** Task brief **
The copy you give must match the records exactly, except that it holds no images.

** Supplied information **
######
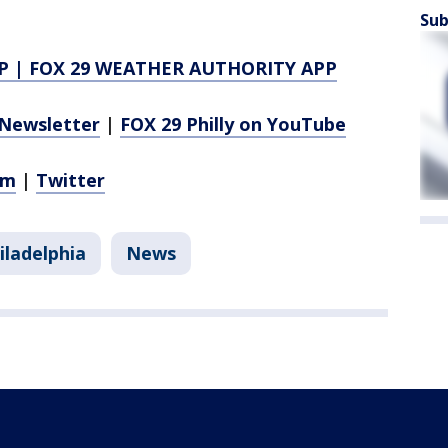
Sub
P
|
FOX 29 WEATHER AUTHORITY APP
Newsletter
|
FOX 29 Philly on YouTube
am
|
Twitter
iladelphia
News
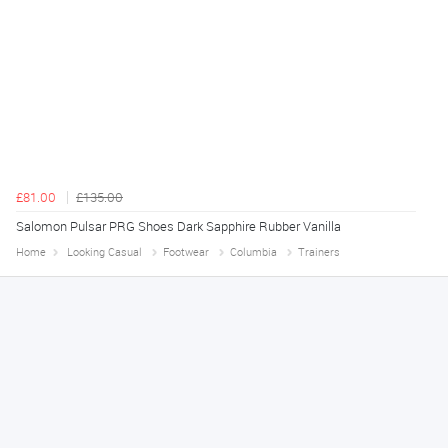
£81.00
£135.00
Salomon Pulsar PRG Shoes Dark Sapphire Rubber Vanilla
Home
Looking Casual
Footwear
Columbia
Trainers
Tim
August 6, 2026
No problem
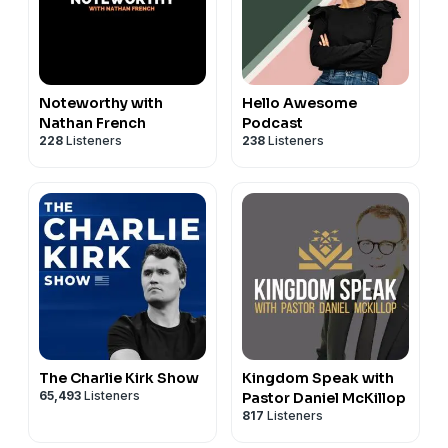
Noteworthy with
Hello Awesome
Nathan French
Podcast
228
Listeners
238
Listeners
The Charlie Kirk Show
Kingdom Speak with
65,493
Listeners
Pastor Daniel McKillop
817
Listeners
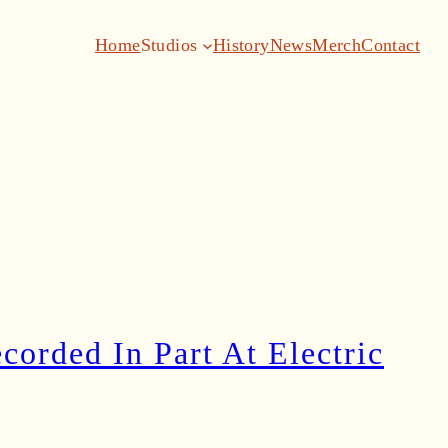
Home
Studios
History
News
Merch
Contact
orded In Part At Electric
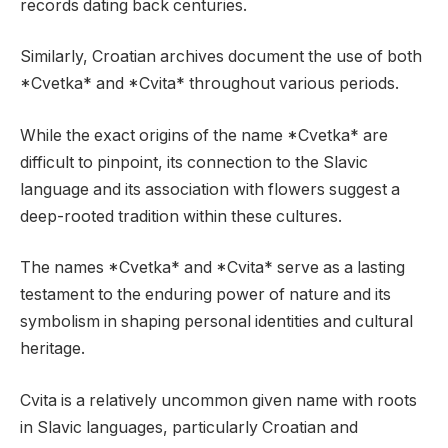
records dating back centuries.
Similarly, Croatian archives document the use of both
*Cvetka* and *Cvita* throughout various periods.
While the exact origins of the name *Cvetka* are
difficult to pinpoint, its connection to the Slavic
language and its association with flowers suggest a
deep-rooted tradition within these cultures.
The names *Cvetka* and *Cvita* serve as a lasting
testament to the enduring power of nature and its
symbolism in shaping personal identities and cultural
heritage.
Cvita is a relatively uncommon given name with roots
in Slavic languages, particularly Croatian and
######
** Response to the exercise **
Sub
P
|
FOX 29 WEATHER AUTHORITY APP
Newsletter
|
FOX 29 Philly on YouTube
am
|
Twitter
iladelphia
News
£81.00
£135.00
Salomon Pulsar PRG Shoes Dark Sapphire Rubber Vanilla
Home
Looking Casual
Footwear
Columbia
Trainers
Tim
August 6, 2026
No problem
Noteworthy with
Hello Awesome
Nathan French
Podcast
228
Listeners
238
Listeners
The Charlie Kirk Show
Kingdom Speak with
65,493
Listeners
Pastor Daniel McKillop
817
Listeners
Home
Studios
History
News
Merch
Contact
orded In Part At Electric
records dating back centuries.
Similarly, Croatian archives document the use of both
*Cvetka* and *Cvita* throughout various periods.
While the exact origins of the name *Cvetka* are
difficult to pinpoint, its connection to the Slavic
language and its association with flowers suggest a
deep-rooted tradition within these cultures.
The names *Cvetka* and *Cvita* serve as a lasting
testament to the enduring power of nature and its
symbolism in shaping personal identities and cultural
heritage.
Cvita is a relatively uncommon given name with roots
in Slavic languages, particularly Croatian and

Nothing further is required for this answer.